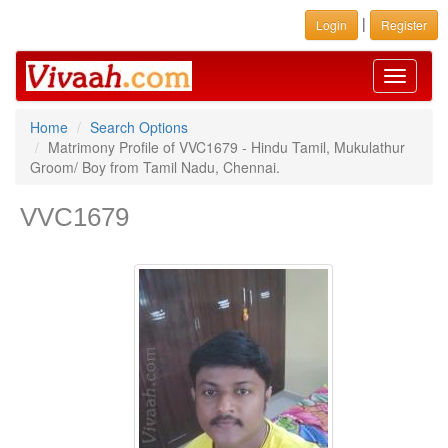
|
Login
Register
Toggle
navigati
Home
Search Options
Matrimony Profile of VVC1679 - Hindu Tamil, Mukulathur
Groom/ Boy from Tamil Nadu, Chennai.
VVC1679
* * * *
■ Work order ■
Images are not part of the copy. Everything else in the records must be reproduced exactly.

■ Solution below ■
|
Login
Register
Toggle
navigati
Home
Search Options
Matrimony Profile of VVC1679 - Hindu Tamil, Mukulathur
Groom/ Boy from Tamil Nadu, Chennai.
VVC1679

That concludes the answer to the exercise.